Work to be completed: For this exercise, please find the lines in the entries that include the word "приготовления" and copy them.

Extracted data:
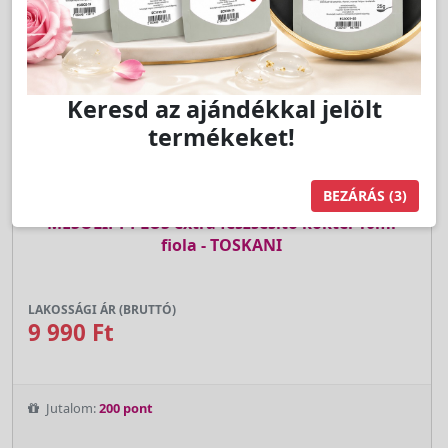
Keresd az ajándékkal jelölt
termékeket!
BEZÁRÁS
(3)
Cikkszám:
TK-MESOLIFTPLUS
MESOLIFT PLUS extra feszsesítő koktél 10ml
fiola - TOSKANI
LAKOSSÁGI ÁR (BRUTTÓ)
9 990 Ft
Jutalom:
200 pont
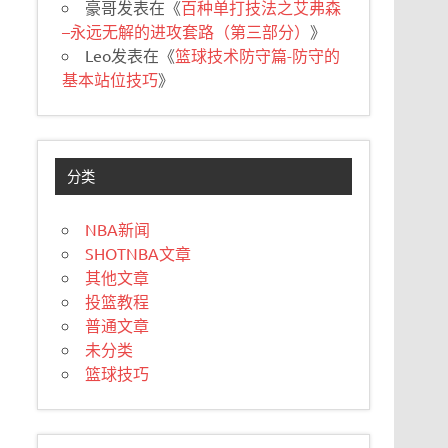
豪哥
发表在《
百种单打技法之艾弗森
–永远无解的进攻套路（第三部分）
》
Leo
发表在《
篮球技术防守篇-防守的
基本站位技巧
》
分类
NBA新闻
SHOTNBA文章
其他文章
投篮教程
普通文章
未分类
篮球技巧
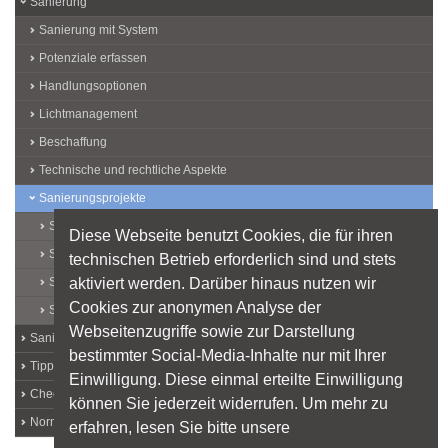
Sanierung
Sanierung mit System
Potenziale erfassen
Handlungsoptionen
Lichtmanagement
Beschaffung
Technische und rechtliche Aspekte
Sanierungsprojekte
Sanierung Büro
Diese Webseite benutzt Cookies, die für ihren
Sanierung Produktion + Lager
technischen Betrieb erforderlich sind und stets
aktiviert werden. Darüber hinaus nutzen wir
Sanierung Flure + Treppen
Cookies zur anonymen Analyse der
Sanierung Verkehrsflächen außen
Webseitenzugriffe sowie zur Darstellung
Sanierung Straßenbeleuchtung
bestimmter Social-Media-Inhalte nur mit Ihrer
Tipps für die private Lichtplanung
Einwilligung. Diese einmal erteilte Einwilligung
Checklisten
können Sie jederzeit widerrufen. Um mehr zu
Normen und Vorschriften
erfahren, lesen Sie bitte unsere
==
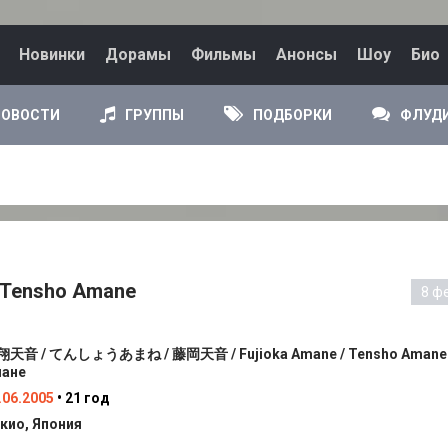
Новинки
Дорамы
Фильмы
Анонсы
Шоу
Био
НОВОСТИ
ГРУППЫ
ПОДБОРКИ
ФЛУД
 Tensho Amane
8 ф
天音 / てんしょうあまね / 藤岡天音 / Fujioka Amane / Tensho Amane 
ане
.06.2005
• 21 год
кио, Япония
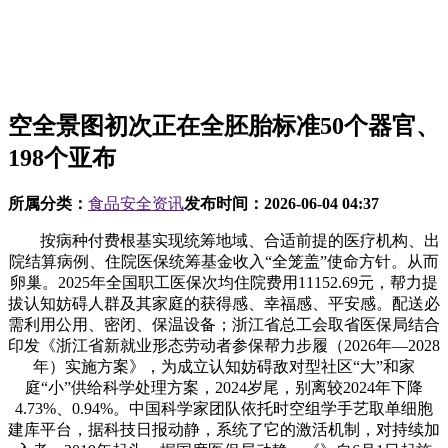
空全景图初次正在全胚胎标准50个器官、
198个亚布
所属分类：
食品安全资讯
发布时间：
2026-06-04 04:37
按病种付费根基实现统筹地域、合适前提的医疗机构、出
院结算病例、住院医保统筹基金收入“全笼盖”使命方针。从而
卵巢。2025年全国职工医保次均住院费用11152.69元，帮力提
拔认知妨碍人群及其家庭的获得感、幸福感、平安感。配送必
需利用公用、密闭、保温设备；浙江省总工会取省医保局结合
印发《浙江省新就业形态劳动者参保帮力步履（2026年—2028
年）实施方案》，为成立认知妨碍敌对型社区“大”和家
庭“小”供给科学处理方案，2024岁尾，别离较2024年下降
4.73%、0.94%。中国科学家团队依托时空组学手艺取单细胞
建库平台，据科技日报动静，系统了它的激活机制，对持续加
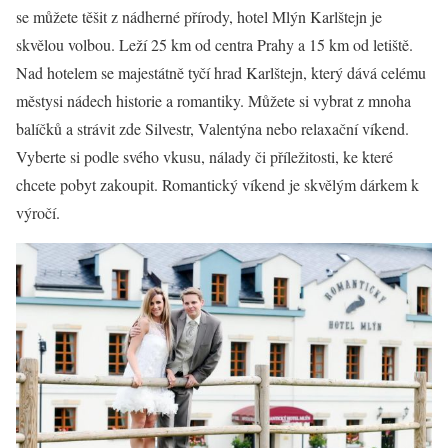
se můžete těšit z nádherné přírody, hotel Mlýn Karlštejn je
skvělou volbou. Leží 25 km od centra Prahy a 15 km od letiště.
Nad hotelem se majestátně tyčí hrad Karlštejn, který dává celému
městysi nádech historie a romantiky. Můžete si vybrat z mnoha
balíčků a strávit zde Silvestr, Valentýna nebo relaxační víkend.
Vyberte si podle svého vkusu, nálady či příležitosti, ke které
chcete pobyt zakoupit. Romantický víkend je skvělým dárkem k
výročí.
==
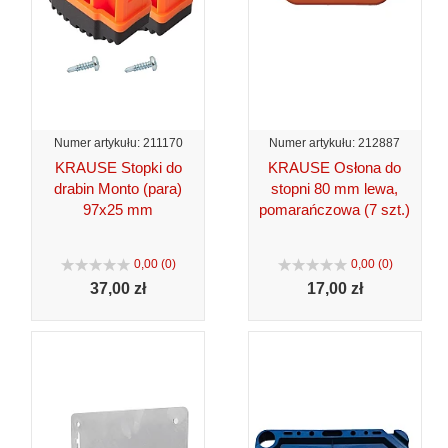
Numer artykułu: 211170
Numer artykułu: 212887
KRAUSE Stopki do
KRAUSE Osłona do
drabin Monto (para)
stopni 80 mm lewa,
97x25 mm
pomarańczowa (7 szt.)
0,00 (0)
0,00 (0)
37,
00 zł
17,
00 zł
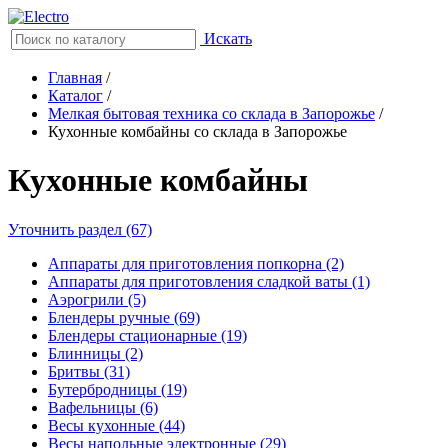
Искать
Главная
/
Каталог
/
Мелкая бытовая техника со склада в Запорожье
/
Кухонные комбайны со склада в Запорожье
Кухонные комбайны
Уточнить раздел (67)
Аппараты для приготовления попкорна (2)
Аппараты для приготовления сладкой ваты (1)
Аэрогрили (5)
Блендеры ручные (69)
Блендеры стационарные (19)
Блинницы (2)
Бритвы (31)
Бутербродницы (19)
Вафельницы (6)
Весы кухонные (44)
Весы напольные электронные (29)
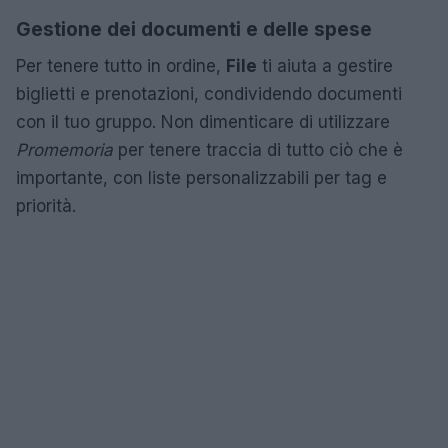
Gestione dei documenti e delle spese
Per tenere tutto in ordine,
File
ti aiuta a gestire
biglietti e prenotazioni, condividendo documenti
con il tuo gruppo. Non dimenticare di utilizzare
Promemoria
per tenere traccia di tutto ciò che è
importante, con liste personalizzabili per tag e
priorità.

Response box:
Аппараты для приготовления попкорна (2)
Аппараты для приготовления сладкой ваты (1)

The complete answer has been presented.